The clinical importance of the described axillary variation is of utmost significance for surgeons, cardiologists and vascular specialists but also for diagnostic reasons. It is specially relevant in cases of arteriovenous fistulae, aneurysms and abscesses drainage in region of axilla, arm and cubital fossa [27]. In angiographic studies preceding coronary artery bypass surgery such aberrant anatomy should be timely confirmed to reduce the incidence of iatrogenic injuries. An abnormal SBA as in this case may be mistaken for basilic vein during cannulation [28, 29]. If certain drugs are injected into these vessels, the result might be disastrous: gangrene with subsequent partial or total loss of the hand [28]. Axillary and brachial artery variations are relevant in shoulder, arm and forearm surgery, in fractures and dislocations. What is more, diagnostically this type of variation may disturb the evaluation of angiographic images. Awareness of such abnormal axillary vasculature is crucial in use of superficial brachial artery flap in plastic surgery and protection of axillary artery in breast cancer surgery. Finally, accurate knowledge of the relationships and course of these major arterial conduits, and particularly of their variation patterns, is of considerable practical importance in the conduct of reparative surgery in the arm, forearm, and hand. Otherwise, less critical knowledge of anatomy might lead to hazards in surgery of the upper extremity [30].

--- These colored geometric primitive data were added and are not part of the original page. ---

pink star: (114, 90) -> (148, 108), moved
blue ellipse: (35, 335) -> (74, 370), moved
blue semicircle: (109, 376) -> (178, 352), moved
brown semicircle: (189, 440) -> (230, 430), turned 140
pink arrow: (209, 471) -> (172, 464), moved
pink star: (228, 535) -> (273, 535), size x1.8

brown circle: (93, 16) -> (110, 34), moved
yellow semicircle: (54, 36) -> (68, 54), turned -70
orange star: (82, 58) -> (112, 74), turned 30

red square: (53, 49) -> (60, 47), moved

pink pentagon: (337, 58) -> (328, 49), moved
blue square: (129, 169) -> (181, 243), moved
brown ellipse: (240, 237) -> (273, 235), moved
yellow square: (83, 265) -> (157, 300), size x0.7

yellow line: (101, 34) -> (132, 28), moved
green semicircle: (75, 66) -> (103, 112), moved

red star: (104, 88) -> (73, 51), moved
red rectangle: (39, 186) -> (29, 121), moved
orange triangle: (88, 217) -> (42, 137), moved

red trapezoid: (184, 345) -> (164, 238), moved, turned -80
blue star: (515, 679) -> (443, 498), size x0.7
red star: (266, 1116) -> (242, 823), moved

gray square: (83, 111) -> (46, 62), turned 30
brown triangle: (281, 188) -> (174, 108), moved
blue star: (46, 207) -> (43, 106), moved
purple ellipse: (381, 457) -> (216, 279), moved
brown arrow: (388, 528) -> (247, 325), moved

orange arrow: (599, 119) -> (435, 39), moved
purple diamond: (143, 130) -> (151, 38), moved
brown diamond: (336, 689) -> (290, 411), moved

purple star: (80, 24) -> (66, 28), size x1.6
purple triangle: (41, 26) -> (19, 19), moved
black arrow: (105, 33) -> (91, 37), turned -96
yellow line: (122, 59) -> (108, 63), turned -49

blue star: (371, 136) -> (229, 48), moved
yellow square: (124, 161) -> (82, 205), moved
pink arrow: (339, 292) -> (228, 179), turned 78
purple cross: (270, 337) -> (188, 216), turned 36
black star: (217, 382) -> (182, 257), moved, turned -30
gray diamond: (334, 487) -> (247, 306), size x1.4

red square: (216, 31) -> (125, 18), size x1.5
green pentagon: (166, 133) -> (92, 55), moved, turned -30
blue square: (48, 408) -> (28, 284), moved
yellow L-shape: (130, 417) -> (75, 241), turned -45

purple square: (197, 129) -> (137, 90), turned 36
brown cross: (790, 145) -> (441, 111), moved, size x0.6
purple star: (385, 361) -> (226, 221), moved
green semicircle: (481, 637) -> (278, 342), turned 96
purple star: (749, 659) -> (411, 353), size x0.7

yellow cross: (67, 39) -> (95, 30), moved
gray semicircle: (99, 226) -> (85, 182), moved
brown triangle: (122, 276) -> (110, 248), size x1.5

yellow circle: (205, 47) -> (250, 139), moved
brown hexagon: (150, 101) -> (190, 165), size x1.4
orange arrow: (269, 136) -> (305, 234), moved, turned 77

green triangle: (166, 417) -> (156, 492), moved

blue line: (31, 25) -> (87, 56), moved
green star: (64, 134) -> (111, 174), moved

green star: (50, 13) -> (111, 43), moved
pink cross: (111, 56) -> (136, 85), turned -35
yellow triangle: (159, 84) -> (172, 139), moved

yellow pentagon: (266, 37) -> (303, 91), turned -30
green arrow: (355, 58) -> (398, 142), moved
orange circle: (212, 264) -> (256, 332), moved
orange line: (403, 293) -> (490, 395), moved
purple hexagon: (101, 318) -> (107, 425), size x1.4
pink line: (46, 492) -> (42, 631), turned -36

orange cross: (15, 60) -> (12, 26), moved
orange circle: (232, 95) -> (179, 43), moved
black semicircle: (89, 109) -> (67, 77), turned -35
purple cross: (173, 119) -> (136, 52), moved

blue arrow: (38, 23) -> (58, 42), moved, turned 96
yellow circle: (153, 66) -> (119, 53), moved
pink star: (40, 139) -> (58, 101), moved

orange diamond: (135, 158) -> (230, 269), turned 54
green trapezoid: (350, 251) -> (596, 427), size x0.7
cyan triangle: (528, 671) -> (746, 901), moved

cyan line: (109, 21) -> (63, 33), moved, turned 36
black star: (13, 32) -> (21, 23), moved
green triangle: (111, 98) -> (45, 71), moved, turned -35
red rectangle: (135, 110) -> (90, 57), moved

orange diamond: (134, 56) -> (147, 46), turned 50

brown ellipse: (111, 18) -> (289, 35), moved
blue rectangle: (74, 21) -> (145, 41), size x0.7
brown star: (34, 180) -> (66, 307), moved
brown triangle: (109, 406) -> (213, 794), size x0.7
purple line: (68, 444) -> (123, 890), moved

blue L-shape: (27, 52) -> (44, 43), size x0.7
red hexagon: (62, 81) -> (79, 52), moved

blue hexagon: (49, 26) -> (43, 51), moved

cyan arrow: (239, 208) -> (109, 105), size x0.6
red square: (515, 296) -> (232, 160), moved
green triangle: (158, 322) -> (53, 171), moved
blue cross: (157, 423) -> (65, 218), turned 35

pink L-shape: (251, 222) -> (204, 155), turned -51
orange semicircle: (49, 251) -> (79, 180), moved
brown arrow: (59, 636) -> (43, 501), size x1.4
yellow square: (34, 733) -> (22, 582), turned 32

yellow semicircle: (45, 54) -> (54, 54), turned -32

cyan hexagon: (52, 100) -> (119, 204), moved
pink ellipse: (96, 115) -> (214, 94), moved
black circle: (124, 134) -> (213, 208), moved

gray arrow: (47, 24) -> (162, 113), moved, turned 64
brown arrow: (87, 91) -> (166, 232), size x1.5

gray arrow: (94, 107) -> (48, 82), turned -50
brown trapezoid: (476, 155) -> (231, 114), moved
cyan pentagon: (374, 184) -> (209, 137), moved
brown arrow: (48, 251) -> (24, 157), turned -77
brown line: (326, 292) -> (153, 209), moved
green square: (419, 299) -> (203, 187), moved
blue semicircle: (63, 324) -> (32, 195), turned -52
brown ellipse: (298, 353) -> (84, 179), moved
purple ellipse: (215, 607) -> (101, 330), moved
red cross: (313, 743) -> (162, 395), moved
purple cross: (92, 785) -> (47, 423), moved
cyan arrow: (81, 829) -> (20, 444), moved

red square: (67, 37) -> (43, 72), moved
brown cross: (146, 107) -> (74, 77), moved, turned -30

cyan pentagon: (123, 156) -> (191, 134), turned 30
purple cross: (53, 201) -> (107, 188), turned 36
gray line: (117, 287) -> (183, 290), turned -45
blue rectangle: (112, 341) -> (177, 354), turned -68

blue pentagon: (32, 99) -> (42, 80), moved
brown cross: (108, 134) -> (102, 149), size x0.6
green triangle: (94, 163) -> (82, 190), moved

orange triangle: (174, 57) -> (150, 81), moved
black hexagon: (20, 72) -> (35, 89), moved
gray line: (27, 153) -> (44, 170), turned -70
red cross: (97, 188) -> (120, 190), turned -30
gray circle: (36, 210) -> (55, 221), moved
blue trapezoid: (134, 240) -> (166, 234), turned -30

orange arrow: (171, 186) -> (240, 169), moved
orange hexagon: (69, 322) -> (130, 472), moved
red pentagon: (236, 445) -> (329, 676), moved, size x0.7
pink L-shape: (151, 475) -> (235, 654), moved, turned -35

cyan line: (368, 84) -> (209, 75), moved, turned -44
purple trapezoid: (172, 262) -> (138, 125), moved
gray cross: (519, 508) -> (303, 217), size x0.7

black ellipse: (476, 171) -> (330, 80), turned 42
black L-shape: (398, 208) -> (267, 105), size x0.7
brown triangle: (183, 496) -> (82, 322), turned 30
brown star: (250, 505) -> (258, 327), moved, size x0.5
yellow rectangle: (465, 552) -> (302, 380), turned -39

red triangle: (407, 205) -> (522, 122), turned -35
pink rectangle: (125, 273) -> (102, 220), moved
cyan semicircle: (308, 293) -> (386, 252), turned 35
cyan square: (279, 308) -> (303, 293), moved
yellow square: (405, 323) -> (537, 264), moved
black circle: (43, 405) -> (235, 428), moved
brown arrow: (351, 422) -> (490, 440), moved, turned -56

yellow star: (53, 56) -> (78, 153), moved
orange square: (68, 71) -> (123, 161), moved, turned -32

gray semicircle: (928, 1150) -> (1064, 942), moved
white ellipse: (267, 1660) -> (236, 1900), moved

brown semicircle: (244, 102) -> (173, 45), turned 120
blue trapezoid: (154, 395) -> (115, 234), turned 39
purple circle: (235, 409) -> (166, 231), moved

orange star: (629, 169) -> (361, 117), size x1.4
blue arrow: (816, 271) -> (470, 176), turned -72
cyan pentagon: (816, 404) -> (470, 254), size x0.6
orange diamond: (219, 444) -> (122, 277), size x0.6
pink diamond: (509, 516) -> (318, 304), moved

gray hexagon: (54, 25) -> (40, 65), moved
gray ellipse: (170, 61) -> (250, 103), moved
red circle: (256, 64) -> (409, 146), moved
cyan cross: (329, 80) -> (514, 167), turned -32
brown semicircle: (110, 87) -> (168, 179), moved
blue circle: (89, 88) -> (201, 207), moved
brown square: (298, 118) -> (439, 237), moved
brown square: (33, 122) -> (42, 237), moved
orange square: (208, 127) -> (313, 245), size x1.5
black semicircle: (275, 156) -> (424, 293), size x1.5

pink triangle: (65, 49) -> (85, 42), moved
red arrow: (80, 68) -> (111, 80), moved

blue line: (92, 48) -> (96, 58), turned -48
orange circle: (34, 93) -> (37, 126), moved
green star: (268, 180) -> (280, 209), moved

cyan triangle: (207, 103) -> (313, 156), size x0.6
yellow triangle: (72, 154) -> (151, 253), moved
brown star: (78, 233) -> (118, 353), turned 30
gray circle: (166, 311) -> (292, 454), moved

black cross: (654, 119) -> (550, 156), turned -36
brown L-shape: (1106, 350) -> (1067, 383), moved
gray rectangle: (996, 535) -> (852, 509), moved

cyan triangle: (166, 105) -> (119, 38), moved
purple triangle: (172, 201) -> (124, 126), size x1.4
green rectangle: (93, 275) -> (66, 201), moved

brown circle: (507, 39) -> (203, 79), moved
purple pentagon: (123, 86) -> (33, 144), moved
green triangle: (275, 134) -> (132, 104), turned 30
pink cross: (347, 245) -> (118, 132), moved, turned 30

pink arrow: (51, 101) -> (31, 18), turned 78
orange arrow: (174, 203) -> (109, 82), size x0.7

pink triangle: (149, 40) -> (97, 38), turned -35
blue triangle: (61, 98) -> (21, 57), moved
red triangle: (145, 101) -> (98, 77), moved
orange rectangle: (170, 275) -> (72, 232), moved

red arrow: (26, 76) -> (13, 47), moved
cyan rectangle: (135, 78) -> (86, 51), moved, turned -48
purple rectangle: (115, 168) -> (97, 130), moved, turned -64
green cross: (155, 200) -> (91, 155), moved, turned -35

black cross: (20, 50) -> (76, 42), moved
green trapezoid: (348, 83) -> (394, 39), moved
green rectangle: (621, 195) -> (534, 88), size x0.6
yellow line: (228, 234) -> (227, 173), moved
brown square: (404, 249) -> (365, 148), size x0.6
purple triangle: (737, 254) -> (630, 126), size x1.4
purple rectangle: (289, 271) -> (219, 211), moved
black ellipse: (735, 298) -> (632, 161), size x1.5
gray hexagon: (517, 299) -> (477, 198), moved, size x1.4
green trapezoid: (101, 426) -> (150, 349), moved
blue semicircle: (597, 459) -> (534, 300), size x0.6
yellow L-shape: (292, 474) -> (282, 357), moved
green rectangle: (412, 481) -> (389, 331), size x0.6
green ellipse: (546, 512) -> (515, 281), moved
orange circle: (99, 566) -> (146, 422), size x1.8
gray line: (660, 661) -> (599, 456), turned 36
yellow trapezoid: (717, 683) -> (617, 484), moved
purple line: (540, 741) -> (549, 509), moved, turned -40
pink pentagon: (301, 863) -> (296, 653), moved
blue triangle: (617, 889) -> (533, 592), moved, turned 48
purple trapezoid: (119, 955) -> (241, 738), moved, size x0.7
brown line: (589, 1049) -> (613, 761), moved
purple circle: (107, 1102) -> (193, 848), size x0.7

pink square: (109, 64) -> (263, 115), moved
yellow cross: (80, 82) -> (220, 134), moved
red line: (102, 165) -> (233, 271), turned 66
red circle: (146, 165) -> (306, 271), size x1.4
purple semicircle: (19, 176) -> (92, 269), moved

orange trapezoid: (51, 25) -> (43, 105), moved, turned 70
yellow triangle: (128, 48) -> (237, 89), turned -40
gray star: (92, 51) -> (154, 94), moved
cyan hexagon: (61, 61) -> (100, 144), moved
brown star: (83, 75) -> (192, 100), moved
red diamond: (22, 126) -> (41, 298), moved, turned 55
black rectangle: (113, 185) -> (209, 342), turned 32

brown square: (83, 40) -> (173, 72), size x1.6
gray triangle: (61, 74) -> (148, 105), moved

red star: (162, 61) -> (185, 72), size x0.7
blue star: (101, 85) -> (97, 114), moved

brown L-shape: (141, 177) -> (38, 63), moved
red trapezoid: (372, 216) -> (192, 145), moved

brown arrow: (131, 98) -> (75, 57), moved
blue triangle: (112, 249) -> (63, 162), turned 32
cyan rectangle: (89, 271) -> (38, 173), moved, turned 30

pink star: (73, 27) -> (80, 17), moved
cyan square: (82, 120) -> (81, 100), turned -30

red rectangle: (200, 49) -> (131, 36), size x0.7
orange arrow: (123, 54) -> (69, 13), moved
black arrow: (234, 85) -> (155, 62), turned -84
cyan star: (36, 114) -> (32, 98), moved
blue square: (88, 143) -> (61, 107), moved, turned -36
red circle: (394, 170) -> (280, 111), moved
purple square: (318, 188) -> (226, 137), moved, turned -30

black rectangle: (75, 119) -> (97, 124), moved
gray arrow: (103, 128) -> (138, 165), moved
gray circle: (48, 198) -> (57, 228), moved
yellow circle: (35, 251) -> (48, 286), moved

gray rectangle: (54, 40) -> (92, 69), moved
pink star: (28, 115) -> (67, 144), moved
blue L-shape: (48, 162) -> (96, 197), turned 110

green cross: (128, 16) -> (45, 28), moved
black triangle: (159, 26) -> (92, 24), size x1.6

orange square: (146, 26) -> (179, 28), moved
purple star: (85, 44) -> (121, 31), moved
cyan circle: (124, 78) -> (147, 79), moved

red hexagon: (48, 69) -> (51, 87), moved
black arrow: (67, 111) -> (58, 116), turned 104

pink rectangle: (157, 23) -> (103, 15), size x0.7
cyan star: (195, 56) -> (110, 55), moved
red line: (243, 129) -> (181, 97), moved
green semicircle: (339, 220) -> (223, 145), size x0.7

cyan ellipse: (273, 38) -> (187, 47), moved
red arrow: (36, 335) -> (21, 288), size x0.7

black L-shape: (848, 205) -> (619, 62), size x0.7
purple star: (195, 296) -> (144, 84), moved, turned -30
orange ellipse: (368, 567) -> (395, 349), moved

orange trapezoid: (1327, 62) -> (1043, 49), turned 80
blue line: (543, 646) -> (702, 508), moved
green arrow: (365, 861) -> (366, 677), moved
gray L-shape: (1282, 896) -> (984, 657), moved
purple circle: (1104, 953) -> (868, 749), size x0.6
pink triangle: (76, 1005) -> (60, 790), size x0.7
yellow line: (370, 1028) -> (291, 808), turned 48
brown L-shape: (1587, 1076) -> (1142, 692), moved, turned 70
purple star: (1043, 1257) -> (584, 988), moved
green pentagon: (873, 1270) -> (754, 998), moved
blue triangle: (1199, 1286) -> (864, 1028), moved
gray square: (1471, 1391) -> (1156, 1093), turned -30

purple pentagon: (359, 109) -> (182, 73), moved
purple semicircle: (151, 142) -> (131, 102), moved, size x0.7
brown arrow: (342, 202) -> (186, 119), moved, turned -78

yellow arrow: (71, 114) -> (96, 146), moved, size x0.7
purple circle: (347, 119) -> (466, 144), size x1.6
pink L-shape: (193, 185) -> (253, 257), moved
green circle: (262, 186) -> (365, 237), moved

Central venous access via the upper extremity veins is used in various procedures because it is easy to perform, convenient for the patients and has low complications rate. The relatively low mobility of the central veins of the upper extremity and the neck also affords low mechanical stress on the indwelling hardware. The cephalic vein cutdown is reported to has low complication rates particularly when compared with subclavian vein cannulation. Also cephalic vein cutdown poses no risk of pneumothorax. This technique is widely used for the placement of pacing and defibrillation leads and chronic indwelling venous catheters. It is obvious that the absence of the cephalic vein would obviate the need for an approach through a more proximal vein (axillary, subclavian) to obtain central venous access, a technique that entails comperatively increased morbidity rates. [31] Currently there are neither simple diagnostic techniques for the location of such persons nor specific indications for the use of more sophisticated ones (eg, phlebography) thus a high rate of clinical suspicion is necessary in case of intervention need in cephalic vein area.

Conclusions

Deep knowledge of anatomy of Brachial Plexus is necessary for an extremely large number of procedures including direct trauma, fractures, obstetrical wounds and a wide variety of neuropathies. Methods of preoperative evaluation of brachial plexus include electromyography, somatosensory evoked potentials myelography, computerized tomography, myelo Computerized Tomography, magnetic resonance imaging, and magnetic resonance neurography. Profound knowledge is also necessary for success of regional anaesthesia with ultrasound guidance [9] Although not all variations can be encountered, knowledge of the possibility of their existence raised a high level of suspicion that helps neurologists, orthopaedic surgeons, surgeons and neurosurgeons avoid unnecessary mistakes and thus provide best possible care and ensure patients’ interests.

Consent

Since this is a cadaveric study, no special consent form is necessary.